Start of Given data

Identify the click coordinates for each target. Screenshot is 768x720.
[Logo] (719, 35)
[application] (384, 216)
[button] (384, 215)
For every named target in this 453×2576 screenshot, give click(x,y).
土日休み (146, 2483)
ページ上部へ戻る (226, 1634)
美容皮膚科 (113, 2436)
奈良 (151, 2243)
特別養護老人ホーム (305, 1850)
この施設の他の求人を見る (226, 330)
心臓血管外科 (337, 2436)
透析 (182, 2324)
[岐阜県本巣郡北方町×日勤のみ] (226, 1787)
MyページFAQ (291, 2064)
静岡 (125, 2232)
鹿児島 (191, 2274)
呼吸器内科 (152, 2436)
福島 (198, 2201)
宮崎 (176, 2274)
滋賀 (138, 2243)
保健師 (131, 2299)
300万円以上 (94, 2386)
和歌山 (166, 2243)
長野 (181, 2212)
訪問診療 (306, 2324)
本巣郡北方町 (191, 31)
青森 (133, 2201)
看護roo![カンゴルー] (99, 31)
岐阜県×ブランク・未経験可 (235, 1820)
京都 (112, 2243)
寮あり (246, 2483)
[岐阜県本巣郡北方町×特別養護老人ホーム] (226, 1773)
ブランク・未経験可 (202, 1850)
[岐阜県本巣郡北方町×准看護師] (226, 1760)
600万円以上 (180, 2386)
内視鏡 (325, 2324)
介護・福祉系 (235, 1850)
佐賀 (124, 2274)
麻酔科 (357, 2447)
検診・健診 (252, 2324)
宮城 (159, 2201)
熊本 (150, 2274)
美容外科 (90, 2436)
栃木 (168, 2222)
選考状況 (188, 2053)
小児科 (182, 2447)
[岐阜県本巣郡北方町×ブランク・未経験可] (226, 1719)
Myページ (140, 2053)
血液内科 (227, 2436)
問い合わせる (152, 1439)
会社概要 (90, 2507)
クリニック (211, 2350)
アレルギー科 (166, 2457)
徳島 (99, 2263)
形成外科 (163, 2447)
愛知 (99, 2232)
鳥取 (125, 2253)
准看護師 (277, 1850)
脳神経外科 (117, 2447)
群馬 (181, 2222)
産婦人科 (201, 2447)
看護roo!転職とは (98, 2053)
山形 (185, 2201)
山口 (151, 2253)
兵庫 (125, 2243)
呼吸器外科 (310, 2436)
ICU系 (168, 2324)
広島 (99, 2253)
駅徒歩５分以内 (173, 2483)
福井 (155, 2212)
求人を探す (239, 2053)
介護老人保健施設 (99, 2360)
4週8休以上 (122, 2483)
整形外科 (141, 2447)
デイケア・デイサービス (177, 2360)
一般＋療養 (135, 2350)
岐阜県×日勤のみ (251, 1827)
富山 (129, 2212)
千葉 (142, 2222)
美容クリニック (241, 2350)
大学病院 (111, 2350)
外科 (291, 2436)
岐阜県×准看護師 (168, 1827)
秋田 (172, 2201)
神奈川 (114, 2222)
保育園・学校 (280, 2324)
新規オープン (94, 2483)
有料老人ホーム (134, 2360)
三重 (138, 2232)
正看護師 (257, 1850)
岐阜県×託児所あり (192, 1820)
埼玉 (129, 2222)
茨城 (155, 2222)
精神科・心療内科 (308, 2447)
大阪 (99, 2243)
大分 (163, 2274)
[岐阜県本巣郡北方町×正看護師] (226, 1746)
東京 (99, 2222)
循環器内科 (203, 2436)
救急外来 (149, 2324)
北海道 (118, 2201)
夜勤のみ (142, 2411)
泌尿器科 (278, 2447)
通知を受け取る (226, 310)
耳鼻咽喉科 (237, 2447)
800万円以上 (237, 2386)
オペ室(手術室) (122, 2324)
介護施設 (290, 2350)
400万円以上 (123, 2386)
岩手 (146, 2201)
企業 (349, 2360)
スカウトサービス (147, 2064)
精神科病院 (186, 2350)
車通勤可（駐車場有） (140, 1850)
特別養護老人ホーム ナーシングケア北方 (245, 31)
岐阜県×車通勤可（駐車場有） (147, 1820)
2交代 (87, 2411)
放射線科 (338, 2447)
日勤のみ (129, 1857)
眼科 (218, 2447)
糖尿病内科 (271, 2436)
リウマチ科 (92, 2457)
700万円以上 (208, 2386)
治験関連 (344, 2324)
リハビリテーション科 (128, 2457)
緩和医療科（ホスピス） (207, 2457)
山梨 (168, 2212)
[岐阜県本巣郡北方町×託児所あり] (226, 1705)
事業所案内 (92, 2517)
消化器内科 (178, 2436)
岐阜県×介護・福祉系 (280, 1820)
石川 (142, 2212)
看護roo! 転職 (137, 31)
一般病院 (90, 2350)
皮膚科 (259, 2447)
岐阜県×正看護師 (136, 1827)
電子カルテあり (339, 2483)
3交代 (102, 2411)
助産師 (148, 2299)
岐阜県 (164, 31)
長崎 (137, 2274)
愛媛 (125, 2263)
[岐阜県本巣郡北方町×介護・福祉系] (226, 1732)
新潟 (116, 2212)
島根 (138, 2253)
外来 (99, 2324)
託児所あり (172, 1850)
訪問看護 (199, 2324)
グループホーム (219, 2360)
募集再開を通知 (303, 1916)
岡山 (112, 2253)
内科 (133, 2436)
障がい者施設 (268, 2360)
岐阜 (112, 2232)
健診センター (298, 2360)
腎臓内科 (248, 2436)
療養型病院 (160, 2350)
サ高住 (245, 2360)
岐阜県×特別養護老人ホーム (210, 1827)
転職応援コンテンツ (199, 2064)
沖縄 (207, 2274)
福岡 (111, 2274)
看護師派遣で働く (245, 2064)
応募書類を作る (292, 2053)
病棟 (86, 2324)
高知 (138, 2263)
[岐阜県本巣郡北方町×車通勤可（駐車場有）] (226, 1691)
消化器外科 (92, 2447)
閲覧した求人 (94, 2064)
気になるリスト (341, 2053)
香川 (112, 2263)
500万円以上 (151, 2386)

End of Given data
Start of Given data

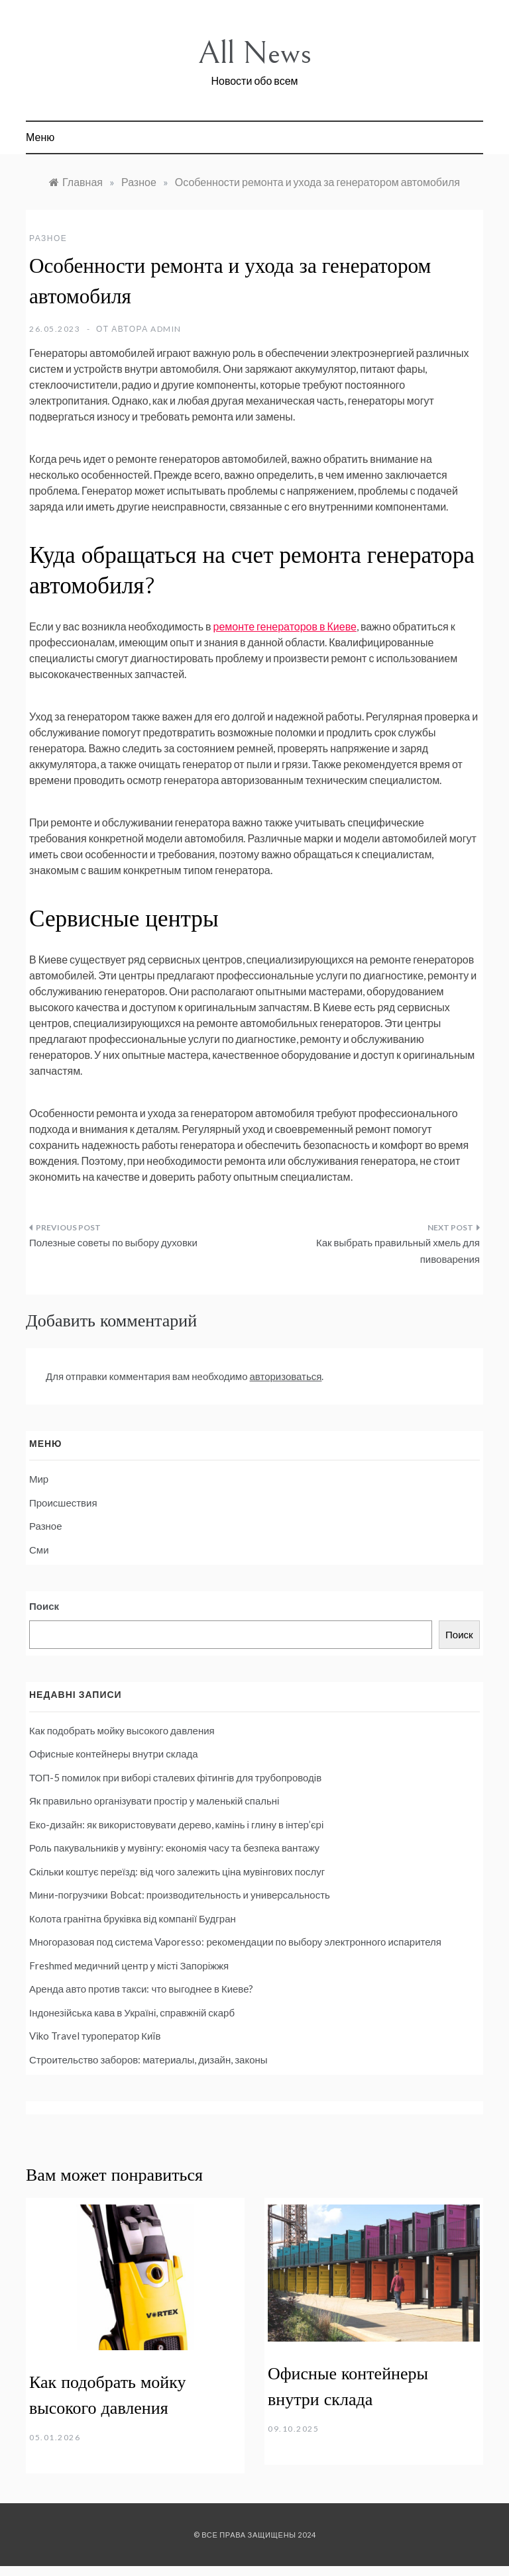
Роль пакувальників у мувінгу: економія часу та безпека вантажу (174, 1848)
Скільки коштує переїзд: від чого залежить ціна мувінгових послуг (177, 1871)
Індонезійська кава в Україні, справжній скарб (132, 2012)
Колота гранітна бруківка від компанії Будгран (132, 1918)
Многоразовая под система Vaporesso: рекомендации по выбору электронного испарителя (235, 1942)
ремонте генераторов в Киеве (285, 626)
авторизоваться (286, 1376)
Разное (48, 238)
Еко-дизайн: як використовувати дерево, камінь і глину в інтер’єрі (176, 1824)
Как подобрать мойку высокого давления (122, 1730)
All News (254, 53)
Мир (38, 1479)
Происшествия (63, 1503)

End of Given data

* What to produce
List, from the entries above, every line in which the word "未経験可" shows up.

* Reply to the exercise
岐阜県×ブランク・未経験可 (235, 1820)
ブランク・未経験可 (202, 1850)
[岐阜県本巣郡北方町×ブランク・未経験可] (226, 1719)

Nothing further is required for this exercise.